Obesity in Children
Childhood obesity has become epidemic in America, and has become a mental health problem in addition to a physical problem. It is a problem that has drawn the attention of concerned parents, but also experts, educators, and even legislators (Anderson and Butcher, 2006, p. 19). There are many reasons for childhood obesity, not the least of which the many in which the world has changed, and the reasons that children are not getting the same kind of exercise today as they did when children were growing up fifty years ago. Fifty years ago, however, experts predicted that life style choices would see world with less healthy male adults who suffered obesity (Gard and Wright, 2004, p. 86). That prediction, appearing in Playboy Magazine, focused on men, while its failure to mention women suggested that women could continue to look just as they looked in Playboy at the time of the article (p. 86). Not only did it fail to mention women, but, ironically, just as the article's predictions about men would come to reality, the source of the article, Playboy Magazine, would come to have a significant role in shaping the world's image of women, which would lead to a whole new area of self-image and mental health problems for women. Not to mention to that young girls, too, shared the same circumstances and problems that brought about obesity in young boys (Anderson and Butcher, p. 19).
Fifty years ago, a generation of baby boomers in a post World War II era of suburban expansion found their selves being raised in new neighborhoods in communities designed to raise children. There was perhaps a greater sense of trust, and certainly fewer instances of child abductions, and fewer known child predators than there seem to be today. Or so parents then believed.
Adults who grew up during that time in those neighborhoods will readily mention they freedom they experienced in their communities where they grew up. That their communities were safer places than they are today; even though we are now beginning to learn that children in those communities were perhaps not any safer than children are today, and that the same kinds of predators and threats exist. Only today parents are more aware of those dangers, and children have less freedom to roam their communities without their parents.
Give, too, the advent of what many experts suggest is a highly addictive lifestyle of young kids involving video games and television. High technology as a problem contributing to childhood obesity is consistent with expert research indicating that, in America, childhood obesity became a problem beginning in 1980, and continuing through the 1990s (Anderson and Butcher, p. 19). Since the late 1990s, however, parents have become more environmentally aware of lifestyle and nutritional sources that give to childhood obesity (Anderson and Butcher, p. 19).
The effort to confront childhood obesity has given rise to an industry of nutritional and physical activity products aimed at preventing and reducing the condition of childhood obesity. However, some experts contend that the reality is that American children today no more obese than they were fifty years ago, and, in fact, that Americans in general are.".. are not much less active, if at all, than our distant ancestors or our recent ancestors as demonstrated by existing forager communities, or our foraging cousin primates (Panter-Brick 2003) (Gard and Wright, p. 86)."
In fact, social researchers Michael Gard and Jan Wright (2004) point to studies that show:
today's children, in both developing and industrialized countries, are taller and heavier than in the past, in spite of relatively stable or falling energy intakes among children from industrialized countries. Their fat intakes are falling and the percentage of total energy derived from protein is rising. Lower energy intakes are apparent even among young children and seem to be more pronounced in girls than in boys (Rolland-Cachera and Bellisle 2002:74) (Gard and Wright, p. 115)."
While there is evidence that is compelling in both research camps, the result is that parents are, today, taking a more concerted role in their children's nutritional needs and paying closer attention to the ways in which their children spend their leisure time.
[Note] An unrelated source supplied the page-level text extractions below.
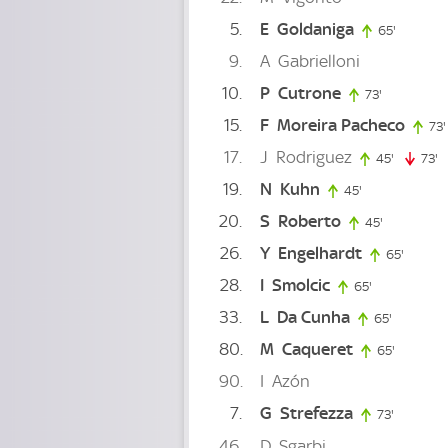
5
E
Goldaniga
65'
65. minu
9
A
Gabrielloni
10
P
Cutrone
73'
73. minute
15
F
Moreira Pacheco
73'
17
J
Rodriguez
45'
45. minu
73'
7
19
N
Kuhn
45'
45. minute
20
S
Roberto
45'
45. minute
26
Y
Engelhardt
65'
65. min
28
I
Smolcic
65'
65. minute
33
L
Da Cunha
65'
65. minut
80
M
Caqueret
65'
65. minu
90
I
Azón
7
G
Strefezza
73'
73. minu
46
D
Sgarbi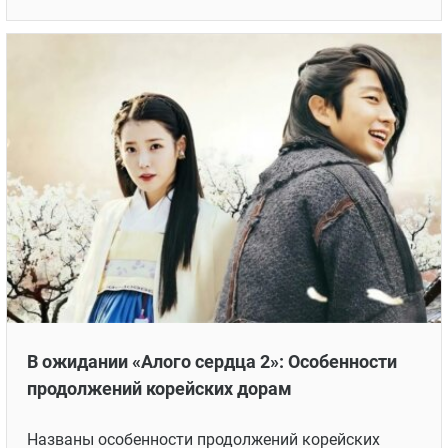
В ожидании «Алого сердца 2»: Особенности
продолжений корейских дорам
Названы особенности продолжений корейских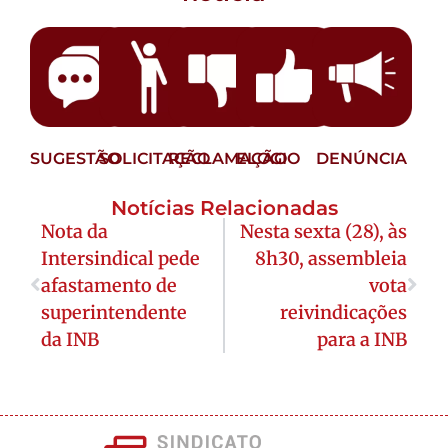
SUGESTÃO
SOLICITAÇÃO
RECLAMAÇÃO
ELOGIO
DENÚNCIA
Notícias Relacionadas
Nota da
Nesta sexta (28), às
Intersindical pede
8h30, assembleia
afastamento de
vota
superintendente
reivindicações
da INB
para a INB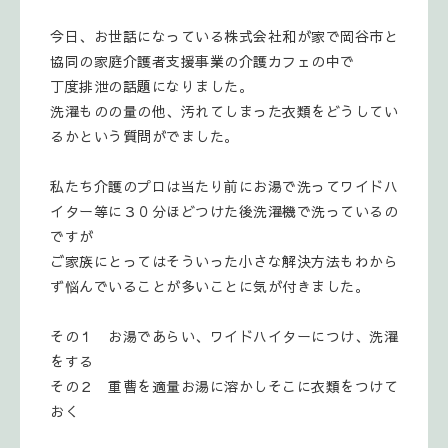
今日、お世話になっている株式会社和が家で岡谷市と
協同の家庭介護者支援事業の介護カフェの中で
丁度排泄の話題になりました。
洗濯ものの量の他、汚れてしまった衣類をどうしてい
るかという質問がでました。
私たち介護のプロは当たり前にお湯で洗ってワイドハ
イター等に３０分ほどつけた後洗濯機で洗っているの
ですが
ご家族にとってはそういった小さな解決方法もわから
ず悩んでいることが多いことに気が付きました。
その１ お湯であらい、ワイドハイターにつけ、洗濯
をする
その２ 重曹を適量お湯に溶かしそこに衣類をつけて
おく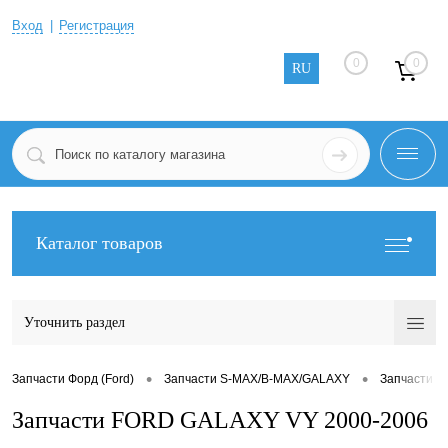
Вход
Регистрация
0
0
RU
Каталог товаров
Уточнить раздел
•
•
Запчасти Форд (Ford)
Запчасти S-MAX/B-MAX/GALAXY
Запчасти G
Запчасти FORD GALAXY VY 2000-2006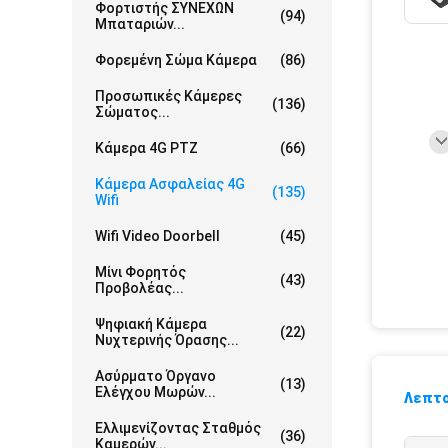
Φορτιστής ΣΥΝΕΧΩΝ
(94)
Μπαταριών...
Φορεμένη Σώμα Κάμερα
(86)
Προσωπικές Κάμερες
(136)
Σώματος...
Κάμερα 4G PTZ
(66)
Κάμερα Ασφαλείας 4G
(135)
Wifi
Wifi Video Doorbell
(45)
Μίνι Φορητός
(43)
Προβολέας...
Ψηφιακή Κάμερα
(22)
Νυχτερινής Όρασης...
Ασύρματο Όργανο
(13)
Ελέγχου Μωρών...
Λεπτο
Ελλιμενίζοντας Σταθμός
(36)
Καμερών...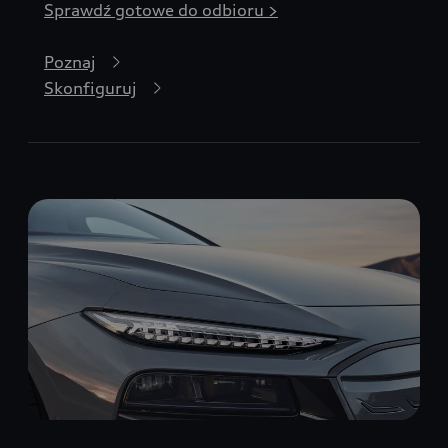
Sprawdź gotowe do odbioru >
Poznaj
Skonfiguruj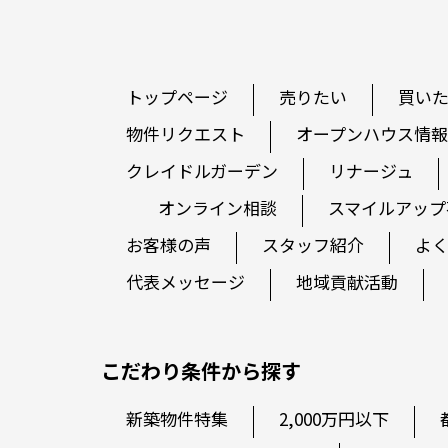
トップページ
売りたい
買い
物件リクエスト
オープンハウス情報
クレイドルガーデン
リナージュ
オンライン相談
スマイルアップ
お客様の声
スタッフ紹介
よ
代表メッセージ
地域貢献活動
こだわり条件から探す
新築物件特集
2,000万円以下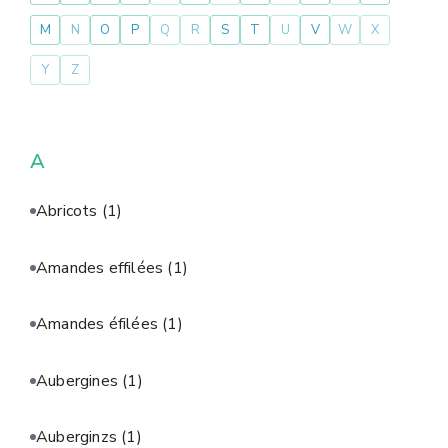
M
N
O
P
Q
R
S
T
U
V
W
X
Y
Z
A
Abricots
(1)
Amandes effilées
(1)
Amandes éfilées
(1)
Aubergines
(1)
Auberginzs
(1)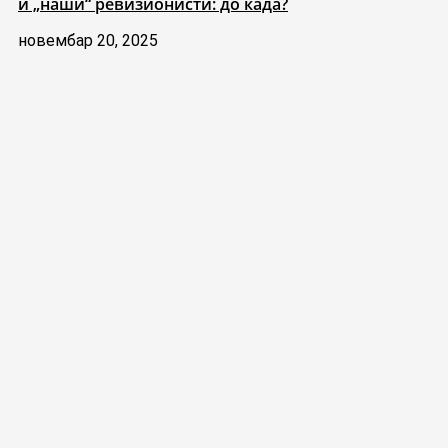
и „наши“ ревизионисти: до када?
новембар 20, 2025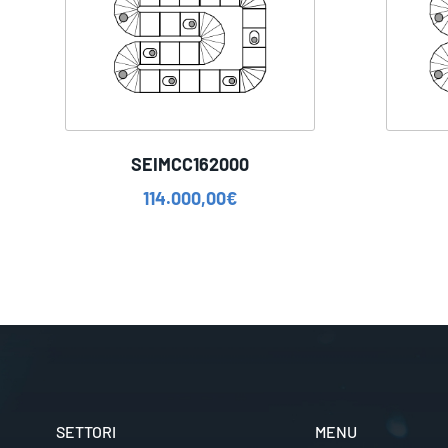
SEIMCC162000
114.000,00
€
SETTORI
MENU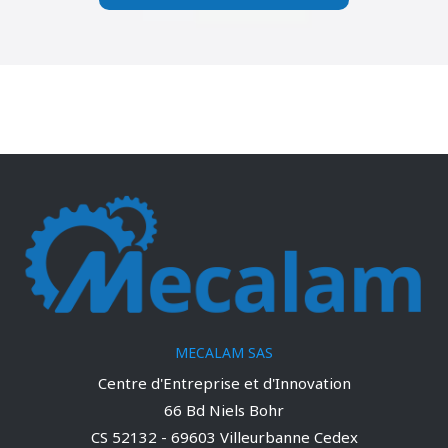
MECALAM SAS
Centre d'Entreprise et d'Innovation
66 Bd Niels Bohr
CS 52132 - 69603 Villeurbanne Cedex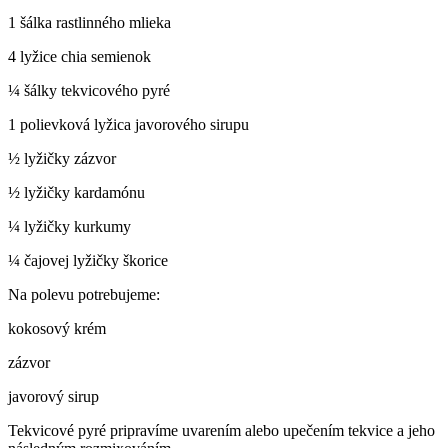
1 šálka rastlinného mlieka
4 lyžice chia semienok
¼ šálky tekvicového pyré
1 polievková lyžica javorového sirupu
½ lyžičky zázvor
½ lyžičky kardamónu
¼ lyžičky kurkumy
¼ čajovej lyžičky škorice
Na polevu potrebujeme:
kokosový krém
zázvor
javorový sirup
Tekvicové pyré pripravíme uvarením alebo upečením tekvice a jeho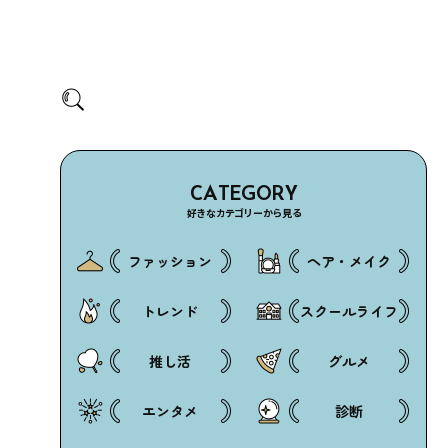
CATEGORY
好きなカテゴリーから見る
ファッション
ヘア・メイク
トレンド
スクールライフ
推し活
グルメ
エンタメ
診断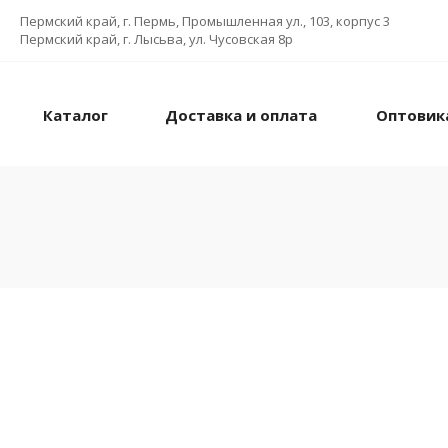
Пермский край, г. Пермь, Промышленная ул., 103, корпус 3
Пермский край, г. Лысьва, ул. Чусовская 8р
Каталог
Доставка и оплата
Оптовик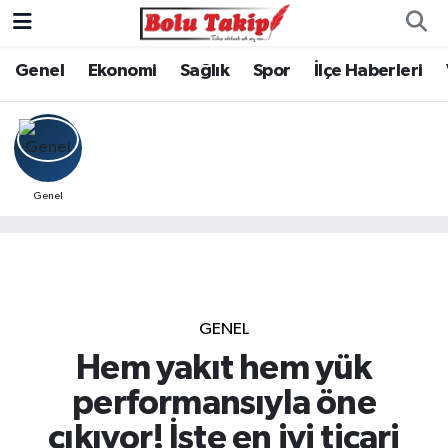
Genel
Ekonomi
Sağlık
Spor
İlçe Haberleri
Genel
GENEL
Hem yakıt hem yük
performansıyla öne
çıkıyor! İşte en iyi ticari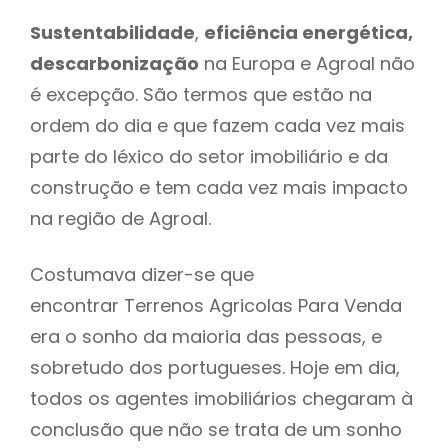
Sustentabilidade
,
eficiência energética,
descarbonização
na Europa e Agroal não
é excepção. São termos que estão na
ordem do dia e que fazem cada vez mais
parte do léxico do setor imobiliário e da
construção e tem cada vez mais impacto
na região de Agroal.
Costumava dizer-se que
encontrar Terrenos Agricolas Para Venda
era o sonho da maioria das pessoas, e
sobretudo dos portugueses. Hoje em dia,
todos os agentes imobiliários chegaram à
conclusão que não se trata de um sonho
Whether or not childhood obesity is the urgent problem that some experts suggest it is, we know that childhood obesity gives rise to problems of self-image, self-worth, and, especially in today's fashion conscience, physically fit world this can be disastrous to a child's mental health. Today we see many young girls and even boys suffering weight related neuroses, like anorexia and bulimia. Both these conditions can be thwarted with early intervention, when parents take a disciplined interest in and proactive approach to family nutrition (Lindsay, Sussner, Kim, and Gortmaker, 2006, p. 169).